Immunotherapies in the Treatment of Extensive-Stage SCLC

Video

Sandip P. Patel, MD, reviews results and clinical implications from the CASPIAN study, and Heather Wakelee, MD, shares insight on approaching the optimal immunotherapy option for patients with extensive-stage SCLC.

John V. Heymach, MD, PhD: Sandip, we also have the CASPIAN study, which is similar in most ways. Why don’t you take us through that and give any updates there?

Sandip P. Patel, MD: CASPIAN, similar to the IMpower133 study, looked in the frontline extensive-stage small cell lung cancer setting. Here, durvalumab was used with cisplatin or carboplatin for 4 cycles, and then durvalumab could be continued every 3 weeks. Now there’s every-4-week dosing. PCI [prophylactic cranial radiation] was allowed—about 8% of patients had PCI. The control arm got 6 cycles of chemotherapy, as opposed to 4 in IMpower133. And CASPIAN was open label vs IMpower133 was double blinded. The differences were subtle differences. Honestly, it was more similar than different.

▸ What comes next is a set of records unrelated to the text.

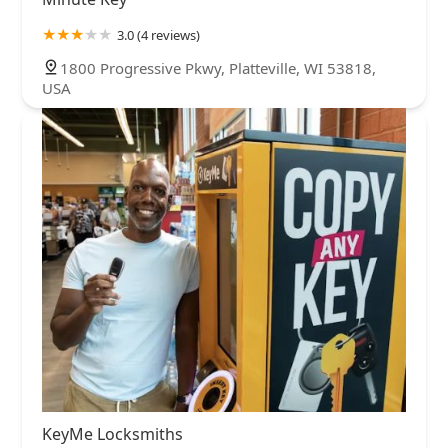
3.0 (4 reviews)
1800 Progressive Pkwy, Platteville, WI 53818,
USA
KeyMe Locksmiths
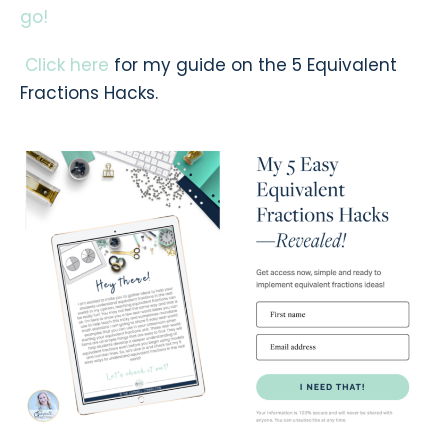
go!
Click here
for my guide on the 5 Equivalent
Fractions Hacks.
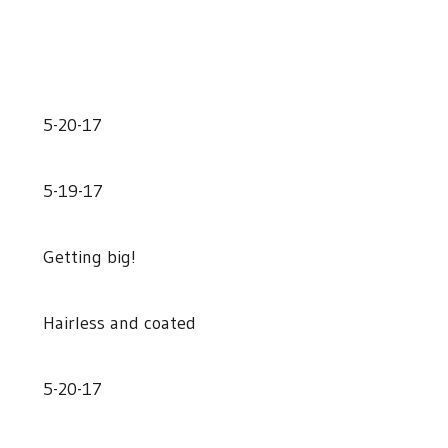
5-20-17
5-19-17
Getting big!
Hairless and coated
5-20-17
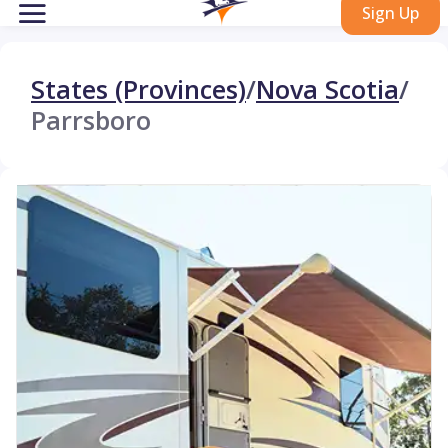
Sign Up
States (Provinces)
/
Nova Scotia
/
Parrsboro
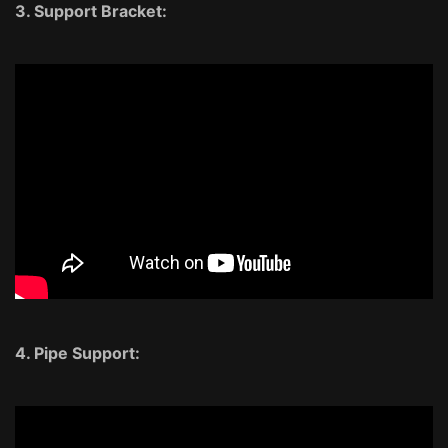
3. Support Bracket:
4. Pipe Support:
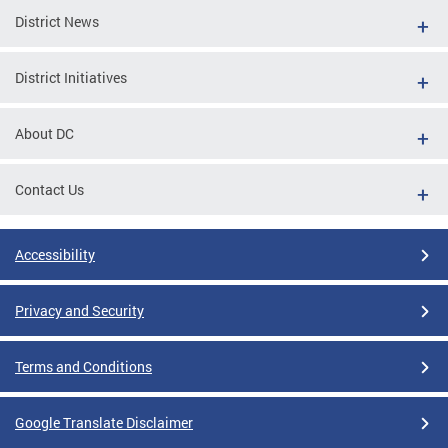
District News
District Initiatives
About DC
Contact Us
Accessibility
Privacy and Security
Terms and Conditions
Google Translate Disclaimer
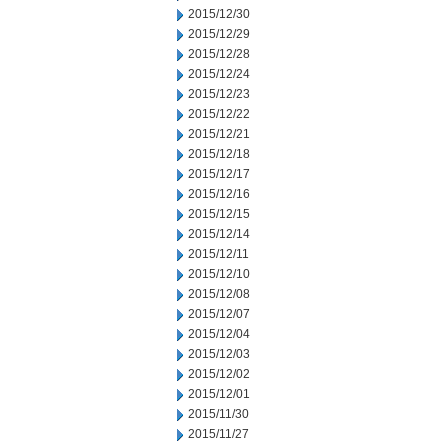
2015/12/30
2015/12/29
2015/12/28
2015/12/24
2015/12/23
2015/12/22
2015/12/21
2015/12/18
2015/12/17
2015/12/16
2015/12/15
2015/12/14
2015/12/11
2015/12/10
2015/12/08
2015/12/07
2015/12/04
2015/12/03
2015/12/02
2015/12/01
2015/11/30
2015/11/27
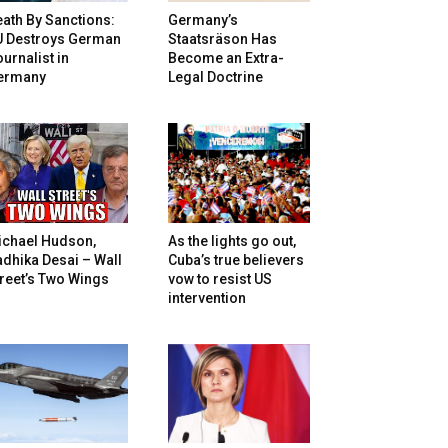
ath By Sanctions:
Germany’s
U Destroys German
Staatsräson Has
urnalist in
Become an Extra-
ermany
Legal Doctrine
ichael Hudson,
As the lights go out,
dhika Desai – Wall
Cuba’s true believers
reet’s Two Wings
vow to resist US
intervention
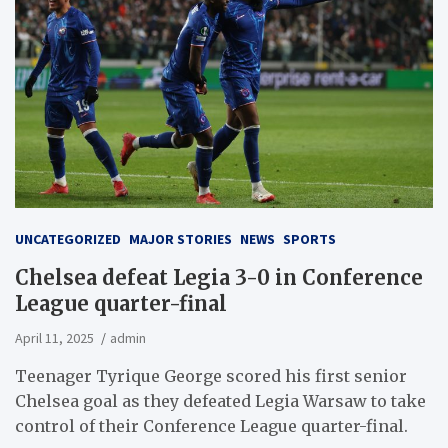
UNCATEGORIZED
MAJOR STORIES
NEWS
SPORTS
Chelsea defeat Legia 3-0 in Conference
League quarter-final
April 11, 2025
admin
Teenager Tyrique George scored his first senior
Chelsea goal as they defeated Legia Warsaw to take
control of their Conference League quarter-final.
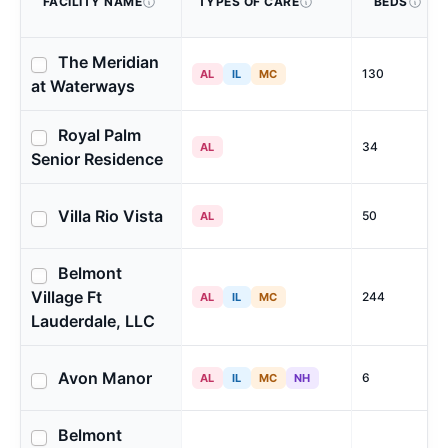
FACILITY NAME
TYPES OF CARE
BEDS
The Meridian
130
AL
IL
MC
at Waterways
Royal Palm
34
AL
Senior Residence
Villa Rio Vista
50
AL
Belmont
Village Ft
244
AL
IL
MC
Lauderdale, LLC
Avon Manor
6
AL
IL
MC
NH
Belmont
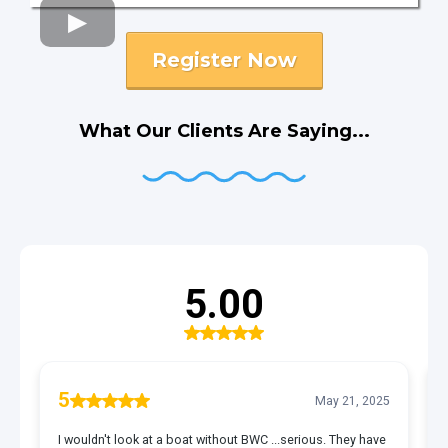
Register Now
What Our Clients Are Saying...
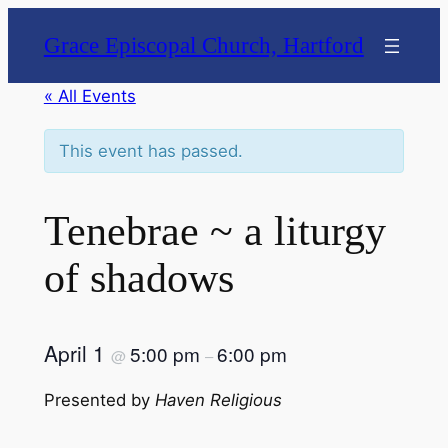
Grace Episcopal Church, Hartford
« All Events
This event has passed.
Tenebrae ~ a liturgy
of shadows
April 1
5:00 pm
6:00 pm
@
–
Presented by
Haven Religious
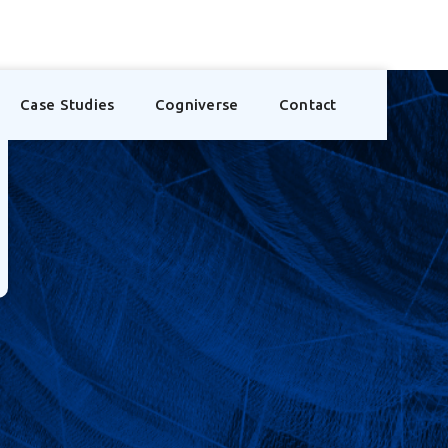
Case Studies
Cogniverse
Contact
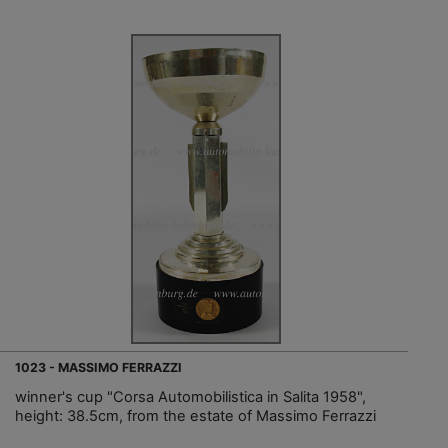
1023 - MASSIMO FERRAZZI
winner's cup "Corsa Automobilistica in Salita 1958",
height: 38.5cm, from the estate of Massimo Ferrazzi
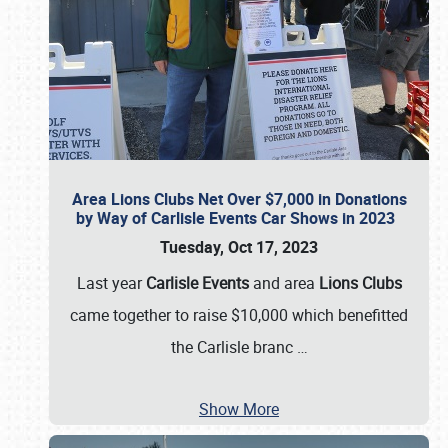
Area Lions Clubs Net Over $7,000 in Donations
by Way of Carlisle Events Car Shows in 2023
Tuesday, Oct 17, 2023
Last year
Carlisle Events
and area
Lions Clubs
came together to raise $10,000 which benefitted
the Carlisle branc
…
Show More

With IMpower133 study results, we saw median overall survival on the order of 10 to 12 months and median progression-free survival on the order of 4 to 5 months across both the studies. As Stephen mentioned, concerning the durability of responses, the tail end of the curve in non–small cell lung cancer was 20%, 25%, 30%. OS [overall survival] was 2 years, so we’re looking on the order of about 22%, with control arm of about 17%, in IMpower133 and similar results in CASPIAN. Broadly, it’s the new standard of care. But as Stephen mentioned, there’s the idea that there’s likely a subgroup of patients driving benefit, and we don’t have a great way in a standard-of-care setting to define who those patients may be.

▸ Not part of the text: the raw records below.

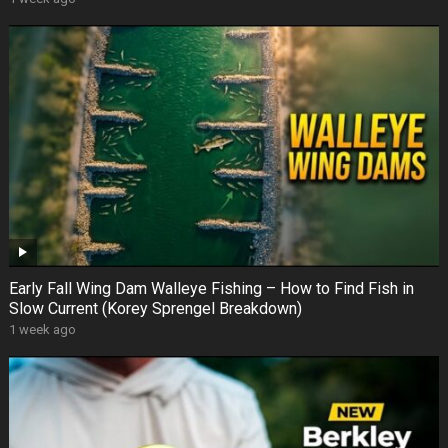
Early Fall Wing Dam Walleye Fishing – How to Find Fish in
Slow Current (Korey Sprengel Breakdown)
1 week ago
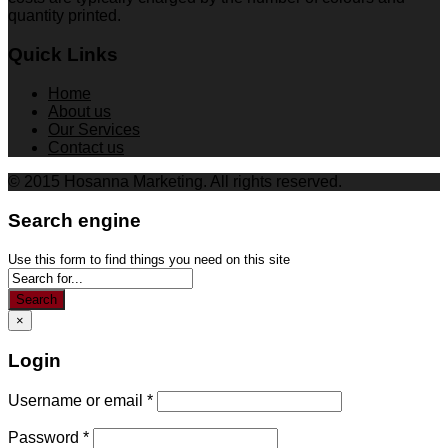
quantity printed.
Quick Links
Home
About us
Our Services
Contact us
© 2015 Hosanna Marketing. All rights reserved.
Search engine
Use this form to find things you need on this site
Search
×
Login
Username or email
*
Password
*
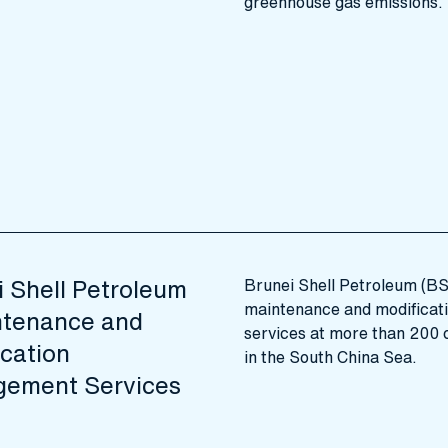
greenhouse gas emissions.
i Shell Petroleum
Brunei Shell Petroleum (B
maintenance and modifica
ntenance and
services at more than 200 o
cation
in the South China Sea.
ement Services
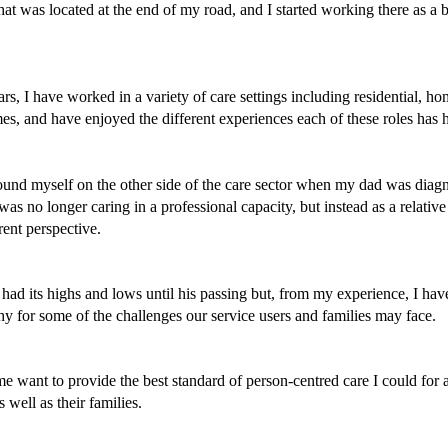
at was located at the end of my road, and I started working there as a b
rs, I have worked in a variety of care settings including residential, ho
s, and have enjoyed the different experiences each of these roles has ha
found myself on the other side of the care sector when my dad was diagn
was no longer caring in a professional capacity, but instead as a relative 
rent perspective. 
had its highs and lows until his passing but, from my experience, I hav
y for some of the challenges our service users and families may face. 
 want to provide the best standard of person-centred care I could for al
s well as their families. 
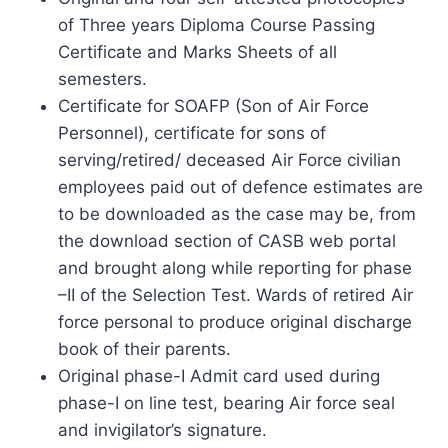
of Three years Diploma Course Passing
Certificate and Marks Sheets of all
semesters.
Certificate for SOAFP (Son of Air Force
Personnel), certificate for sons of
serving/retired/ deceased Air Force civilian
employees paid out of defence estimates are
to be downloaded as the case may be, from
the download section of CASB web portal
and brought along while reporting for phase
–II of the Selection Test. Wards of retired Air
force personal to produce original discharge
book of their parents.
Original phase-I Admit card used during
phase-I on line test, bearing Air force seal
and invigilator’s signature.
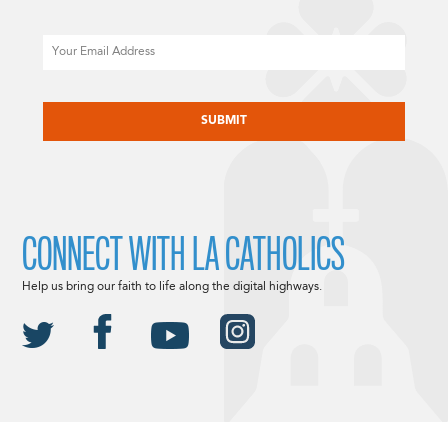
Email
CAPTCHA
CONNECT WITH LA CATHOLICS
Help us bring our faith to life along the digital highways.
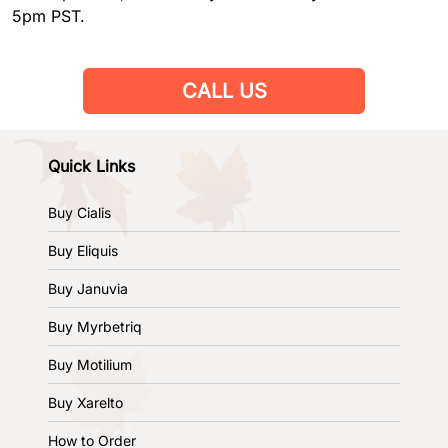
5pm PST.
CALL US
Quick Links
Buy Cialis
Buy Eliquis
Buy Januvia
Buy Myrbetriq
Buy Motilium
Buy Xarelto
How to Order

John V. Heymach, MD, PhD: Heather, now I have 2 good choices for approved agents with similar studies. Do you see any criteria from these studies that help you choose 1 vs the other, from your perspective? You mentioned that it’s not busy for small cell lung cancer at your practice, but how would you choose between the 2?

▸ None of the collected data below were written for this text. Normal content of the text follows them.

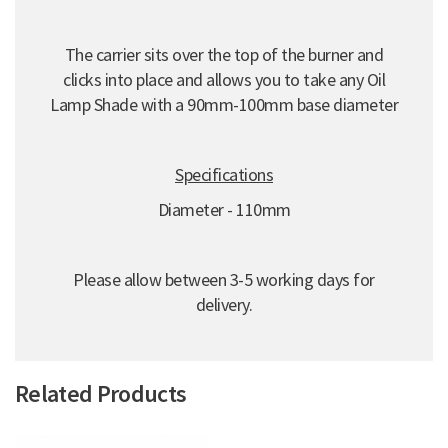
The carrier sits over the top of the burner and
clicks into place and allows you to take any Oil
Lamp Shade with a 90mm-100mm base diameter
Specifications
Diameter - 110mm
Please allow between 3-5 working days for
delivery.
Related Products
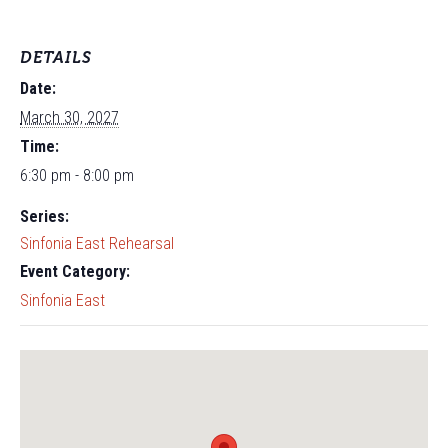
DETAILS
Date:
March 30, 2027
Time:
6:30 pm - 8:00 pm
Series:
Sinfonia East Rehearsal
Event Category:
Sinfonia East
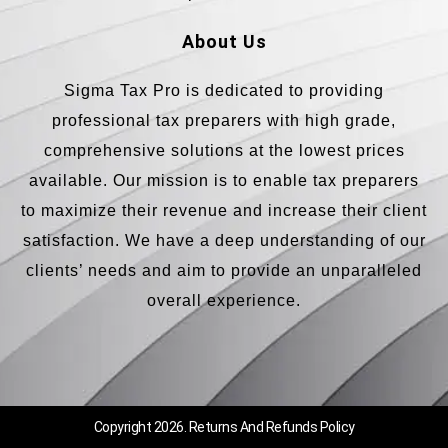
About Us
Sigma Tax Pro is dedicated to providing
professional tax preparers with high grade,
comprehensive solutions at the lowest prices
available. Our mission is to enable tax preparers
to maximize their revenue and increase their client
satisfaction. We have a deep understanding of our
clients’ needs and aim to provide an unparalleled
overall experience.
Copyright 2026.
Returns And Refunds Policy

Heather Wakelee, MD: It’s a good question. It’s very hard to tell the difference. If you look at the data, as it stands with OS and long-term benefit, durvalumab vs atezolizumab, it’s very difficult to see a difference. With CASPIAN, we know that adding the tremelimumab didn’t seem to add much other than toxicity. We’re left with single agent. I can’t tell the difference. Maybe we’ll learn more as we start to understand these inflammatory subsets and all that. But for me, it’s very difficult. If there were differences in price, which there aren’t really, that factor would be reasonable to think about. There’s no difference in toxicity, and there’s not really a difference in efficacy. People just get into patterns of what they’re comfortable using.

John V. Heymach, MD, PhD: Yes, that’s right. As we mentioned before with the PD-1 inhibitors in the high PD-L1 group, it’s good to have choices, but what’s important is what combinations get built from here. How do these move forward? It’s reassuring to see 2 similar drugs produce similar results with well-designed studies. It’s good to see that as well.